Segment Start: Records

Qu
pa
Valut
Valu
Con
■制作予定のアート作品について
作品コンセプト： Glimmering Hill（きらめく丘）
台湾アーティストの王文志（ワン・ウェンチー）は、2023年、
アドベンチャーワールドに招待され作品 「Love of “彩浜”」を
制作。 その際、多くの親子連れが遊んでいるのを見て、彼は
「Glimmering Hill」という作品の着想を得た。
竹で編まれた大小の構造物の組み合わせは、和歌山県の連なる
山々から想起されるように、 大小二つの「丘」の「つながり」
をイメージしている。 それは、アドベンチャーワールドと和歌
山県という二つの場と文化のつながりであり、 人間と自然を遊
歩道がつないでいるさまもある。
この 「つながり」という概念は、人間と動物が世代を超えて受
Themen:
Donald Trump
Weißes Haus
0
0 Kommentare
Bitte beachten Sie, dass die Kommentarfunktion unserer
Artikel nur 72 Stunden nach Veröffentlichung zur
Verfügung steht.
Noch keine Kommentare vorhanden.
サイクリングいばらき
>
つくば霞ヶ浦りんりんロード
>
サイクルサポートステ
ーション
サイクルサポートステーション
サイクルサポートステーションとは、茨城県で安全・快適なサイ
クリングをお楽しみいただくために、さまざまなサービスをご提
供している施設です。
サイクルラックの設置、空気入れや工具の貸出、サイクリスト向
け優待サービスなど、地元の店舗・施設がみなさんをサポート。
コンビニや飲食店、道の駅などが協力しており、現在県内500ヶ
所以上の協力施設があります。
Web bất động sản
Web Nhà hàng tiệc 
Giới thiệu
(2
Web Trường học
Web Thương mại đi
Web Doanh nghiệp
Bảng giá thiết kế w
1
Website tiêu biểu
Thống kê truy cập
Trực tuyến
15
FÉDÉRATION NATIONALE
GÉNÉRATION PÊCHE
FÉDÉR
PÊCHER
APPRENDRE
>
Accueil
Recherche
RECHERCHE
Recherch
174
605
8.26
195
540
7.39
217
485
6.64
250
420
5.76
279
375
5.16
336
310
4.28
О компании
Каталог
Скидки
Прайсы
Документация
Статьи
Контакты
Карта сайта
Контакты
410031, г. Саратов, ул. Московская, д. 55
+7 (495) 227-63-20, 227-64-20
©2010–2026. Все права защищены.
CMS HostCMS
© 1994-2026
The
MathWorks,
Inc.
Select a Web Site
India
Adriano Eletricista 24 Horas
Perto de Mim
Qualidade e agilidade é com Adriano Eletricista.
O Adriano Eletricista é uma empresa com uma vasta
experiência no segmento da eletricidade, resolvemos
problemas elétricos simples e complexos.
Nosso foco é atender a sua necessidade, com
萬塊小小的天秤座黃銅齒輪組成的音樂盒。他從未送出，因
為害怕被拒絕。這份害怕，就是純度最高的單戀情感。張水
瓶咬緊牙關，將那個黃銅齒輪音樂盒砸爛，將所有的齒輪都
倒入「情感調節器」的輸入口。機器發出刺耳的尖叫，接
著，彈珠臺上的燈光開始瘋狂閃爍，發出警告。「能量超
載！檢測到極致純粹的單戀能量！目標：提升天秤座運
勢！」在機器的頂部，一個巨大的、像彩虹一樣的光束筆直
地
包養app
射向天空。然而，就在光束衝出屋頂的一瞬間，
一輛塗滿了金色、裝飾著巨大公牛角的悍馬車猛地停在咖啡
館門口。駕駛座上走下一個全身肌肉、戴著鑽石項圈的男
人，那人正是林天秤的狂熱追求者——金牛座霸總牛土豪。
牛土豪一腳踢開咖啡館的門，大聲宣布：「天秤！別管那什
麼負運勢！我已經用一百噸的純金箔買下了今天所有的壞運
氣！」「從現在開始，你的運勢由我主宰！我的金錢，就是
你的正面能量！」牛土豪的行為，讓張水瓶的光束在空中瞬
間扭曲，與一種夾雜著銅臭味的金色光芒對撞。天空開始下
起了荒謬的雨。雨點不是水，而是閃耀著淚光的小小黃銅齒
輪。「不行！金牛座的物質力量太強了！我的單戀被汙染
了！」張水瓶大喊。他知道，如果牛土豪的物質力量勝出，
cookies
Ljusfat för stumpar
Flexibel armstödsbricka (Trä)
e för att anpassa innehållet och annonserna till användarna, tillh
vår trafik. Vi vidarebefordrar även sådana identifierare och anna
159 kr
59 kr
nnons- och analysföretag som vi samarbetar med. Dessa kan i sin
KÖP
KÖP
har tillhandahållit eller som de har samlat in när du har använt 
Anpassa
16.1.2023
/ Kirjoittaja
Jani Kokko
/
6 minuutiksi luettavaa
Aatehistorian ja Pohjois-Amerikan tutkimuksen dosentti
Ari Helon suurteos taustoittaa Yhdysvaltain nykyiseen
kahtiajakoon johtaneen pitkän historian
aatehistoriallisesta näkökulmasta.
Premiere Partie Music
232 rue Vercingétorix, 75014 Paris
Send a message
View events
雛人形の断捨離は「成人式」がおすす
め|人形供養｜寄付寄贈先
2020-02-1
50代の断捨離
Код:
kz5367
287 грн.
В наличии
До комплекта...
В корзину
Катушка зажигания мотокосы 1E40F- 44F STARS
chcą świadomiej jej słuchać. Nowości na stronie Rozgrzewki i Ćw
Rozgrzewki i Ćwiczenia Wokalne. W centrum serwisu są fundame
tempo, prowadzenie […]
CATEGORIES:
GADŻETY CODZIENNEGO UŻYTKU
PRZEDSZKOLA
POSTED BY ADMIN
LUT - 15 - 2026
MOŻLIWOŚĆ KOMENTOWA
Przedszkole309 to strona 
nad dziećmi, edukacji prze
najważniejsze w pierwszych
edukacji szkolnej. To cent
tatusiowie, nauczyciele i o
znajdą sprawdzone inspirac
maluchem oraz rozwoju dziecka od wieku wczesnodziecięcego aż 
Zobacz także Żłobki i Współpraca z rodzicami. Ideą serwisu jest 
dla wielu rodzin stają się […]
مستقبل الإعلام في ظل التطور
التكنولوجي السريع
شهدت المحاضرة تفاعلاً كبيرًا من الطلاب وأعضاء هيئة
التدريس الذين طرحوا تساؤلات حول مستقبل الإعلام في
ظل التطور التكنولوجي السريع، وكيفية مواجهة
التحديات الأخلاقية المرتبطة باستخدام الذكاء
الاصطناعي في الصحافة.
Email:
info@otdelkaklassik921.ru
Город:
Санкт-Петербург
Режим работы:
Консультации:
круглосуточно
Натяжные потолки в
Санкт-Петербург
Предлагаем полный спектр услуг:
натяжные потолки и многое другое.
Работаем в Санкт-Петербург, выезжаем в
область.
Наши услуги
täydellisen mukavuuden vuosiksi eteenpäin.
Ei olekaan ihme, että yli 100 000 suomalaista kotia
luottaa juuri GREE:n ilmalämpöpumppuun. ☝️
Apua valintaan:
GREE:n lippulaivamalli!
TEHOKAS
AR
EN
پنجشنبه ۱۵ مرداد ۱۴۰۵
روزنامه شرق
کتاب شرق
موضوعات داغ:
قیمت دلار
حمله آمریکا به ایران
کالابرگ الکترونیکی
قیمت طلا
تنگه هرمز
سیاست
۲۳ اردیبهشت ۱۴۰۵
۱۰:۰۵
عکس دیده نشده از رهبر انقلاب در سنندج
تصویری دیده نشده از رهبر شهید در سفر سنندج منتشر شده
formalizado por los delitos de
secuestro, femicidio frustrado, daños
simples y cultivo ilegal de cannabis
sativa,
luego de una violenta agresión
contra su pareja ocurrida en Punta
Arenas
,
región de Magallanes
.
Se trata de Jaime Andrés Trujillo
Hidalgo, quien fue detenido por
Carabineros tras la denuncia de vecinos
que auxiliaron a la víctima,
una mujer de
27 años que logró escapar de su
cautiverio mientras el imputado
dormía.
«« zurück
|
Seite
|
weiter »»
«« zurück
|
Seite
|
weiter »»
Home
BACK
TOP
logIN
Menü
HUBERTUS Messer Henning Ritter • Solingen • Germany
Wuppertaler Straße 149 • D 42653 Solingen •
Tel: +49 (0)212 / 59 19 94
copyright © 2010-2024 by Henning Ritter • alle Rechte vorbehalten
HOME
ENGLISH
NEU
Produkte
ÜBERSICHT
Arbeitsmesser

Segment End: Records

- [Task to complete]
Return every line holding the word "Henning" from the records.

- [Completed task]
HUBERTUS Messer Henning Ritter • Solingen • Germany
copyright © 2010-2024 by Henning Ritter • alle Rechte vorbehalten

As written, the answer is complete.